SINGAPORE: Brand collaborations with artists should include focus on creative freedom, shared values and mutual respect, according to marketing experts in Singapore.

“Brands are starting to look beyond just selling their product. They are looking at connecting on a deeper and emotional way with the target consumers,” said Conrad Mendoza, senior regional marketing manager at HP, during the recent Creative Cities event held by The Drum in Singapore.

However, uneasy tensions can exist between the two, which means shared values and proactive communication is important. (For more on how brands can collaborate effectively with artists, read WARC’s report: ‘Don’t buy a dog and bark yourself’ – how brands should work with artists.)

“Part of the friction and disconnect between the art side and brands is [that] one is all about commercialisation and pushing people to use this and buy more of that, while the other one is saying, ‘Let’s be real, let’s be authentic, let’s have purpose and do meaningful stuff’,” said Matthias Schuecking, former Unilever executive and ex-Airbnb APAC marketing head, a fellow panelist.

Of the brands that HP works with, Mendoza observed that there is an alignment with the ethos of the brand and the ethos of the artist.

“The brand would say, ‘This is where it stands, this is my position’, and they would look for an artist who has the same individuality…they use it as a way to engage,” he said.

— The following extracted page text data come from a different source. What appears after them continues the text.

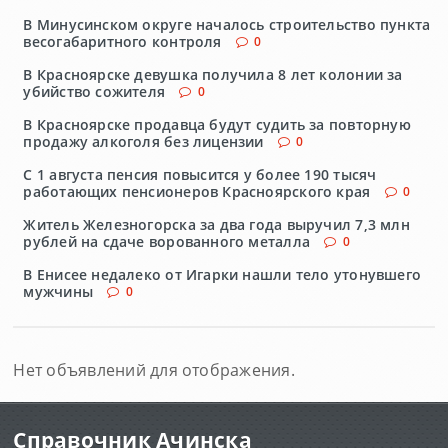
В Минусинском округе началось строительство пункта
весогабаритного контроля
0
В Красноярске девушка получила 8 лет колонии за
убийство сожителя
0
В Красноярске продавца будут судить за повторную
продажу алкоголя без лицензии
0
С 1 августа пенсия повысится у более 190 тысяч
работающих пенсионеров Красноярского края
0
Житель Железногорска за два года выручил 7,3 млн
рублей на сдаче ворованного металла
0
В Енисее недалеко от Игарки нашли тело утонувшего
мужчины
0
Нет объявлений для отображения.
Справочник Ачинска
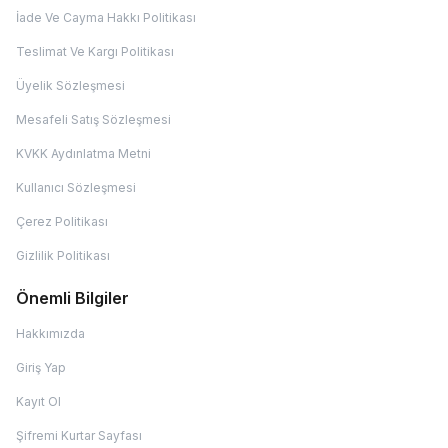
İade Ve Cayma Hakkı Politikası
Teslimat Ve Kargı Politikası
Üyelik Sözleşmesi
Mesafeli Satış Sözleşmesi
KVKK Aydınlatma Metni
Kullanıcı Sözleşmesi
Çerez Politikası
Gizlilik Politikası
Önemli Bilgiler
Hakkımızda
Giriş Yap
Kayıt Ol
Şifremi Kurtar Sayfası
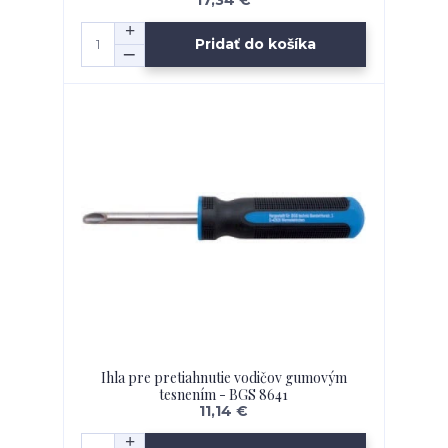
Pridať do košíka
Ihla pre pretiahnutie vodičov gumovým
tesnením - BGS 8641
11,14 €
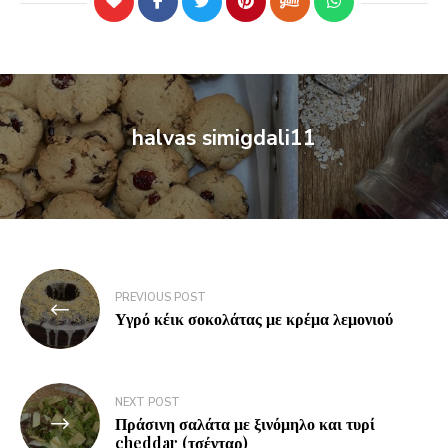
halvas simigdali11
PREVIOUS POST
Υγρό κέικ σοκολάτας με κρέμα λεμονιού
NEXT POST
Πράσινη σαλάτα με ξινόμηλο και τυρί
cheddar (τσένταρ)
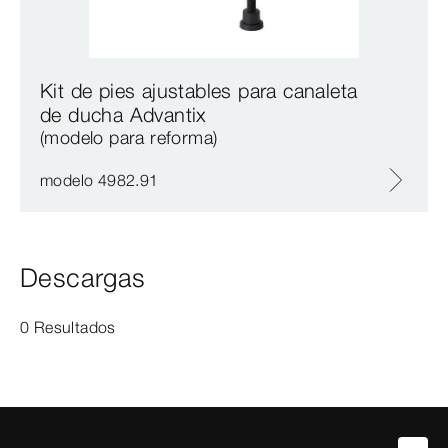
Kit de pies ajustables para canaleta
de ducha Advantix
(modelo para reforma)
modelo 4982.91
Descargas
0 Resultados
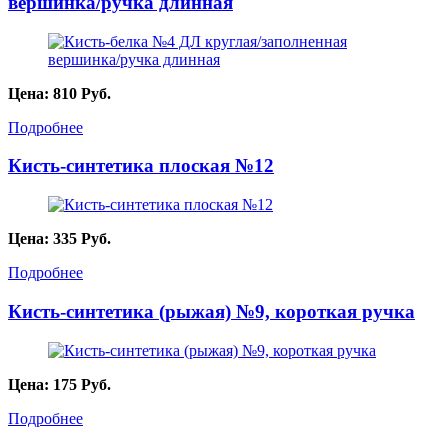
вершинка/ручка длинная
Цена:
810
Руб.
Подробнее
Кисть-синтетика плоская №12
Цена:
335
Руб.
Подробнее
Кисть-синтетика (рыжая) №9, короткая ручка
Цена:
175
Руб.
Подробнее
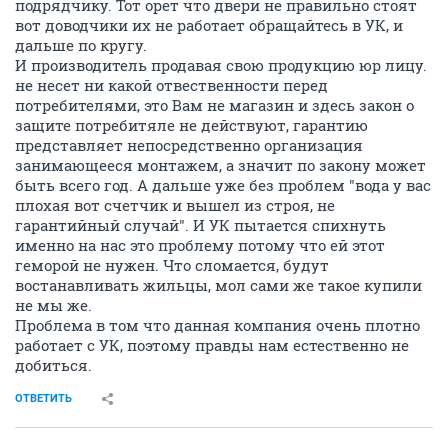
подрядчику. Тот орет что двери не правильно стоят
вот доводчики их не работает обращайтесь в УК, и
дальше по кругу.
И производитель продавая свою продукцию юр лицу.
не несет ни какой отвественности перед
потребителями, это Вам не магазин и здесь закон о
защите потребитяле не действуют, гарантию
представляет непосредственно организация
занимающееся монтажем, а значит по закону может
быть всего год. А дальше уже без проблем "вода у вас
плохая вот счетчик и вышел из строя, не
гарантийный случай". И УК пытается спихнуть
именно на нас это проблему потому что ей этот
геморой не нужен. Что сломается, будут
востанавливать жильцы, мол сами же такое купили
не мы же.
Проблема в том что данная компания очень плотно
работает с УК, поэтому правды нам естественно не
добиться.
ОТВЕТИТЬ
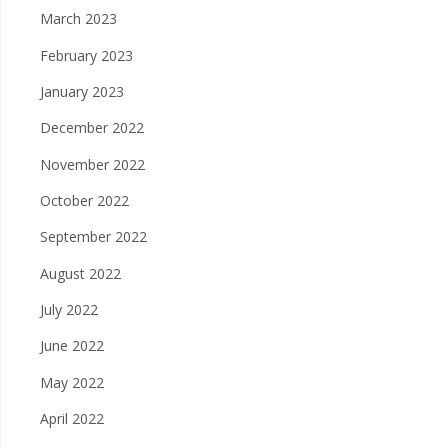
March 2023
February 2023
January 2023
December 2022
November 2022
October 2022
September 2022
August 2022
July 2022
June 2022
May 2022
April 2022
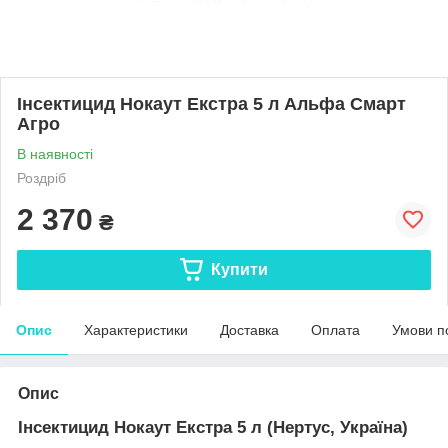
Інсектицид Нокаут Екстра 5 л Альфа Смарт
Агро
В наявності
Роздріб
2 370
₴
Купити
Опис
Характеристики
Доставка
Оплата
Умови п
Опис
Інсектицид Нокаут Екстра 5 л (Нертус, Україна)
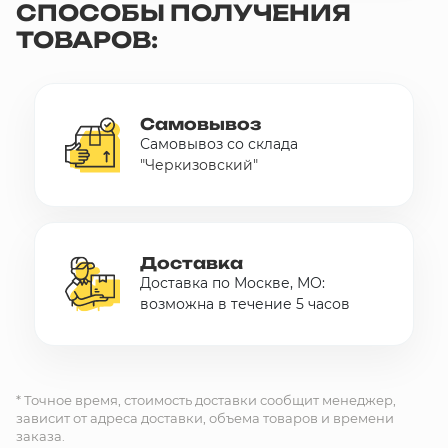
СПОСОБЫ ПОЛУЧЕНИЯ
ТОВАРОВ:
Самовывоз
Самовывоз со склада
"Черкизовский"
Доставка
Доставка по Москве, МО:
возможна в течение 5 часов
* Точное время, стоимость доставки сообщит менеджер,
зависит от адреса доставки, объема товаров и времени
заказа.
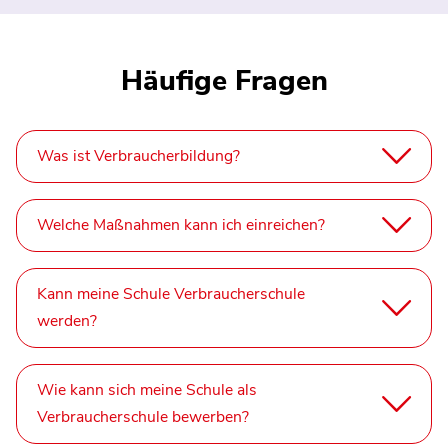
Häufige Fragen
Was ist Verbraucherbildung?
Welche Maßnahmen kann ich einreichen?
Kann meine Schule Verbraucherschule
werden?
Wie kann sich meine Schule als
Verbraucherschule bewerben?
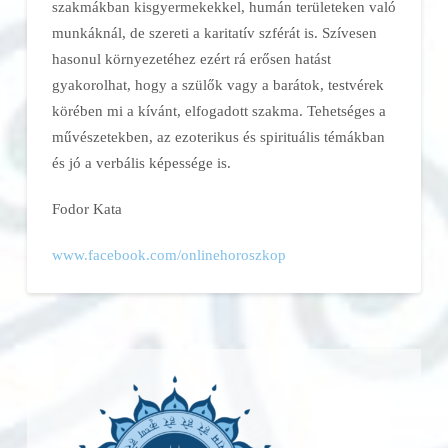
szakmákban kisgyermekekkel, humán területeken való
munkáknál, de szereti a karitatív szférát is. Szívesen
hasonul környezetéhez ezért rá erősen hatást
gyakorolhat, hogy a szülők vagy a barátok, testvérek
körében mi a kívánt, elfogadott szakma. Tehetséges a
művészetekben, az ezoterikus és spirituális témákban
és jó a verbális képessége is.
Fodor Kata
www.facebook.com/onlinehoroszkop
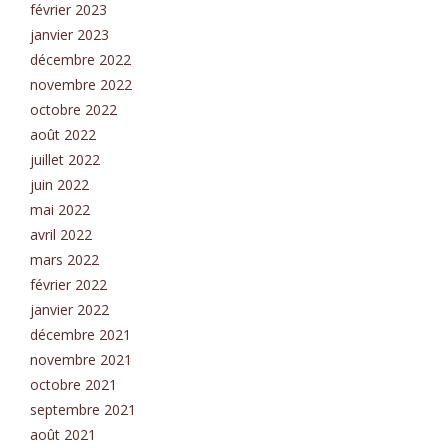
février 2023
janvier 2023
décembre 2022
novembre 2022
octobre 2022
août 2022
juillet 2022
juin 2022
mai 2022
avril 2022
mars 2022
février 2022
janvier 2022
décembre 2021
novembre 2021
octobre 2021
septembre 2021
août 2021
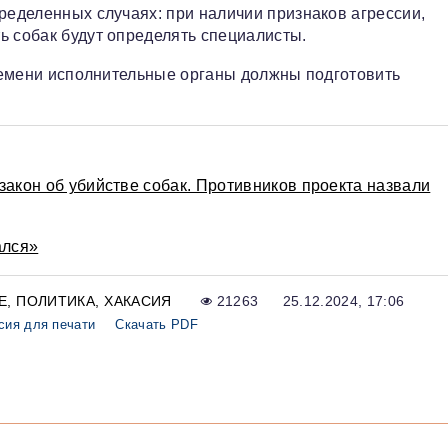
ределенных случаях: при наличии признаков агрессии,
ь собак будут определять специалисты.
времени исполнительные органы должны подготовить
закон об убийстве собак. Противников проекта назвали
ался»
Е
ПОЛИТИКА
ХАКАСИЯ
21263
25.12.2024, 17:06
сия для печати
Скачать PDF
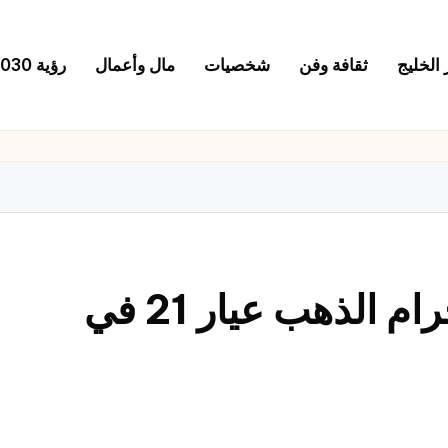
 الخليج
ثقافة وفن
شخصيات
مال وأعمال
رؤية 2030
تحديث محلي: سعر جرام الذهب عيار 21 في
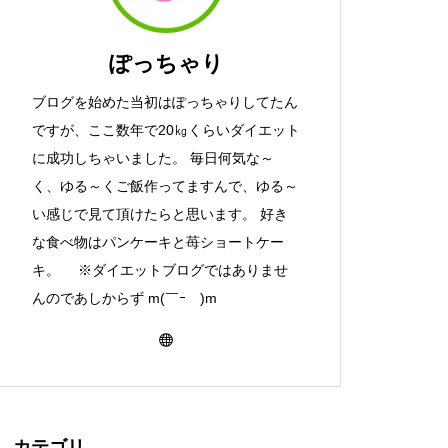
ぽっちゃり
ブログを始めた当初はぽっちゃりしてたん
ですが、ここ数年で20㎏くらいダイエット
に成功しちゃいました。 毎日何気な～
く、ゆる～くご飯作ってますんで、ゆる～
い感じで見て頂けたらと思います。 好き
な食べ物はパンケーキと苺ショートケー
キ。 ※ダイエットブログではありませ
んのであしからず m(￣ｰ￣)m
カテゴリ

Schuecking challenged agencies to get brands to go beyond the immediate objectives of, say, boosting sales with packaging or growing market share.

“Push them to talk about purpose. Ask them, ‘What are your values?’ Ask them, ‘How do you make a difference? How do you actually add value?’,” he said.

“Once you have the core values and purpose, and you’re clear of that, you’re going to have it a lot easier to find artists who would work with you. It would be easier for you to find more commonalities and have more authenticity at the end.”